*THE TASK*: What you give back from the listing below should be an exact copy of the lines from the one with "diagnostic ultrasound equipment, both" down to the one with "Arrange a Viewing", and it should contain no pictures.

● ● ● ● ●

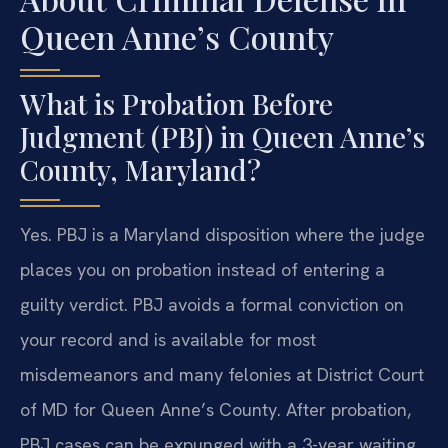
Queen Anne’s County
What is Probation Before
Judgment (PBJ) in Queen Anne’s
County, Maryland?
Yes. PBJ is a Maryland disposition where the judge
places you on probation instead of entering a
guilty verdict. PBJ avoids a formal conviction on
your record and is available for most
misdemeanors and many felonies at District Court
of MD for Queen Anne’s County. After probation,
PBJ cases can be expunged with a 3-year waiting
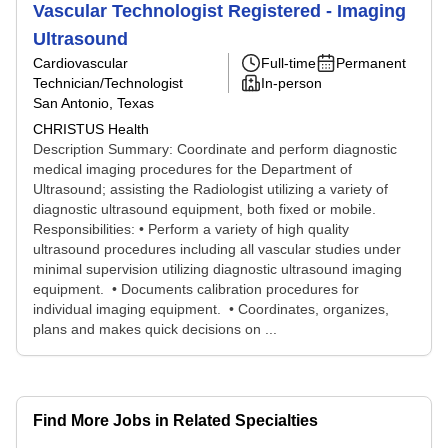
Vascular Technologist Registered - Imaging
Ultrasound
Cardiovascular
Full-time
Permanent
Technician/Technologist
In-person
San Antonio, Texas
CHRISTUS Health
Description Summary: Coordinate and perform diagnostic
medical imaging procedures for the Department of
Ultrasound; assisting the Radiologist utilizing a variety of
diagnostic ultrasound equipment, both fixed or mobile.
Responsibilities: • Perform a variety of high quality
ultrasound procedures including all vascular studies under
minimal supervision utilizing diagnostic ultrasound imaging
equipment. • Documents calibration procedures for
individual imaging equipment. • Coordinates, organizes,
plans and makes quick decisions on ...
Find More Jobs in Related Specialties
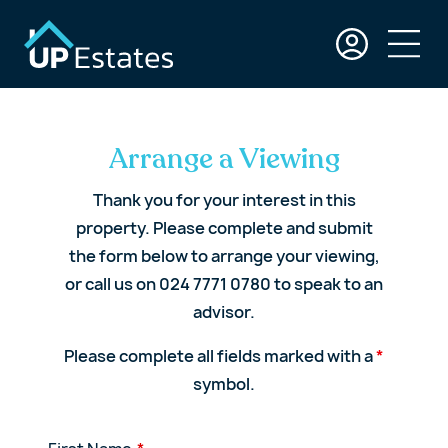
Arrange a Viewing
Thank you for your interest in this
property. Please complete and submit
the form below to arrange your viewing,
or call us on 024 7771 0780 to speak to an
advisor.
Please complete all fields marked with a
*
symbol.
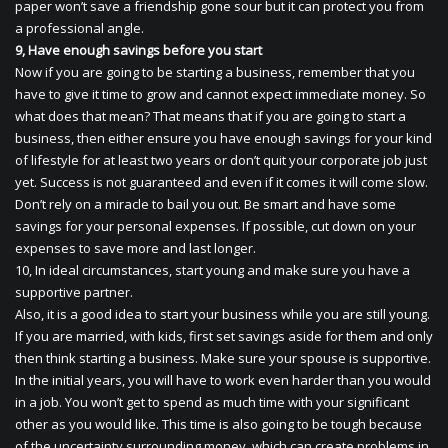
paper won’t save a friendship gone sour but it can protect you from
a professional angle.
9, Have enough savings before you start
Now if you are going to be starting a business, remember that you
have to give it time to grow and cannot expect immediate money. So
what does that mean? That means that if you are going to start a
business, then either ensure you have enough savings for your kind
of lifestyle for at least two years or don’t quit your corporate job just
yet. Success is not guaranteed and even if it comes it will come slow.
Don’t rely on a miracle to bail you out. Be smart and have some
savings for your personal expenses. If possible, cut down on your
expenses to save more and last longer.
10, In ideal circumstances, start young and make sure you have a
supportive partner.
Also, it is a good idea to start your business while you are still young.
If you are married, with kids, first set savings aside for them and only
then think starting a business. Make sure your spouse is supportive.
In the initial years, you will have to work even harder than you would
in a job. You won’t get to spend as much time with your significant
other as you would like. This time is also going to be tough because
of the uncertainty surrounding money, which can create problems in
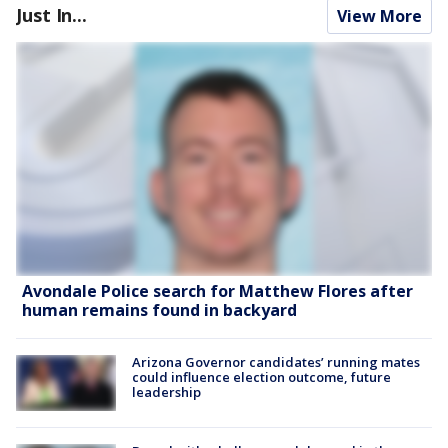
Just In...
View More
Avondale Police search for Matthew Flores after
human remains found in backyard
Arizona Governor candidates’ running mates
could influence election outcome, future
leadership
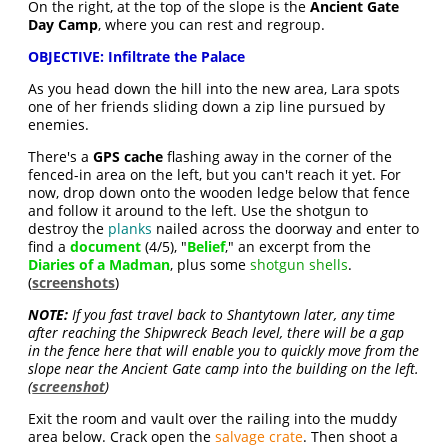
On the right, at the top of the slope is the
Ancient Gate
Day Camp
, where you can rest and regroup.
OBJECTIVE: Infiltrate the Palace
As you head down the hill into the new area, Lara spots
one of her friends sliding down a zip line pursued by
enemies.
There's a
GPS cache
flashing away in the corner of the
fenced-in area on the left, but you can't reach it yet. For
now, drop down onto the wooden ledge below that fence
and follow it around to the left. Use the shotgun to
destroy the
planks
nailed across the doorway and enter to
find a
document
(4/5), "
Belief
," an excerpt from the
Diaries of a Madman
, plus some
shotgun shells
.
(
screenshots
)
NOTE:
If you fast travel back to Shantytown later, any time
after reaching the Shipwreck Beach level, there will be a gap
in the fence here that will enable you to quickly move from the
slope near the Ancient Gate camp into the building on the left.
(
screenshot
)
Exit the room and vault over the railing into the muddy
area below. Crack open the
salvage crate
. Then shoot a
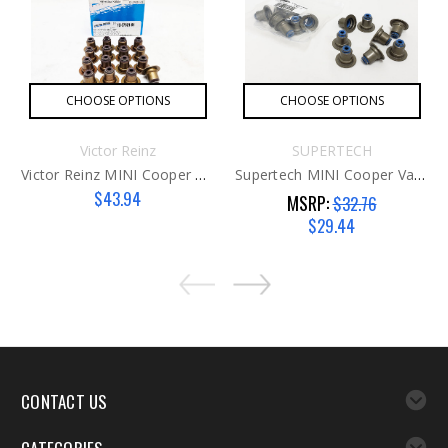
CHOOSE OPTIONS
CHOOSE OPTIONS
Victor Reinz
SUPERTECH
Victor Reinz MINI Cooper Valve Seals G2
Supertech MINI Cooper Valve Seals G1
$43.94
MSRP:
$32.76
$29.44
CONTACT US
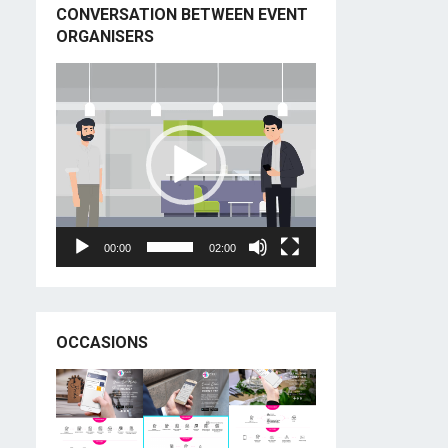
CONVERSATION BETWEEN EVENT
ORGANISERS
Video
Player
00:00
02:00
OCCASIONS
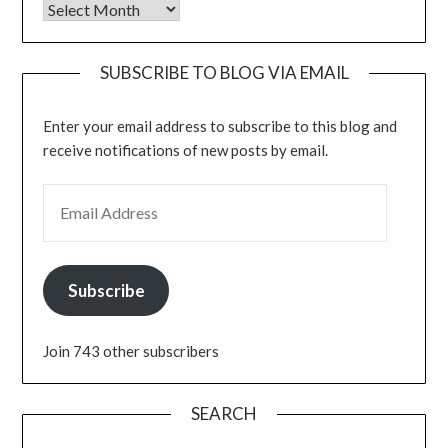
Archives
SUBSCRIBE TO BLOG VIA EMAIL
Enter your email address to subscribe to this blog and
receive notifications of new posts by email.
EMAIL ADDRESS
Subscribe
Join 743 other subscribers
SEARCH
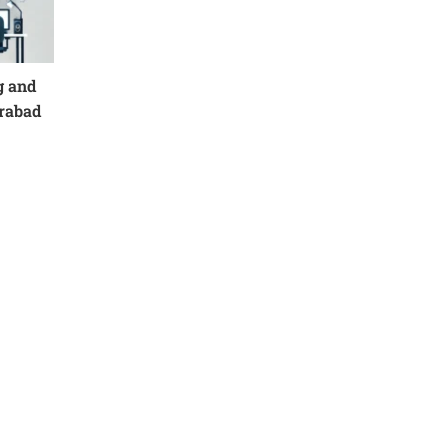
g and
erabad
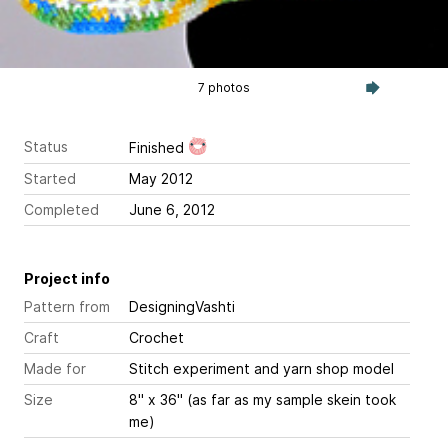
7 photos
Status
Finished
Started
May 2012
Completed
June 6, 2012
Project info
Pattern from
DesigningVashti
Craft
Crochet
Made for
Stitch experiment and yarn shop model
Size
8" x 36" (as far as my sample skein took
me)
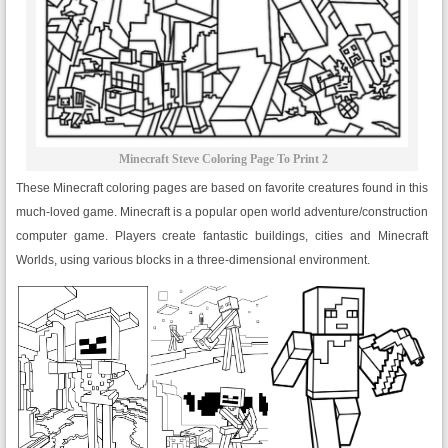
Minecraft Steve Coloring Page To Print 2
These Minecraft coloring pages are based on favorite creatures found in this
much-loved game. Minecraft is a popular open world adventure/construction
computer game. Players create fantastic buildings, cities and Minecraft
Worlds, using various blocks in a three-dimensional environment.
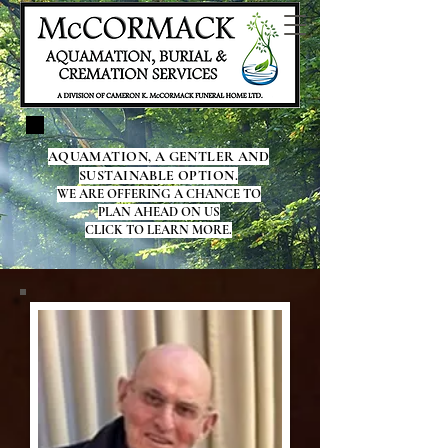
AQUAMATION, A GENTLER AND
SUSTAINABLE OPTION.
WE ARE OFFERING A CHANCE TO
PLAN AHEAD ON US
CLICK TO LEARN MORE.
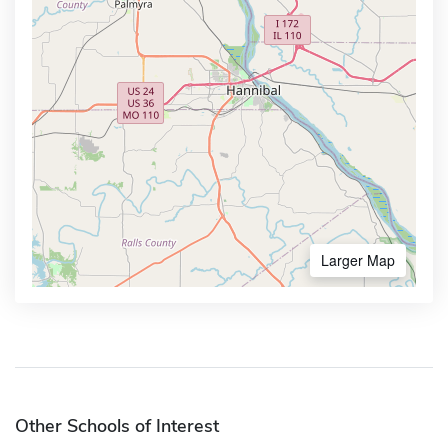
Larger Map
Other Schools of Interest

● ● ● ● ●

*SOLVED EXERCISE*:
diagnostic ultrasound equipment, both fixed or mobile.
Responsibilities: • Perform a variety of high quality
ultrasound procedures including all vascular studies under
minimal supervision utilizing diagnostic ultrasound imaging
equipment. • Documents calibration procedures for
individual imaging equipment. • Coordinates, organizes,
plans and makes quick decisions on ...
Find More Jobs in Related Specialties
Arrange a Viewing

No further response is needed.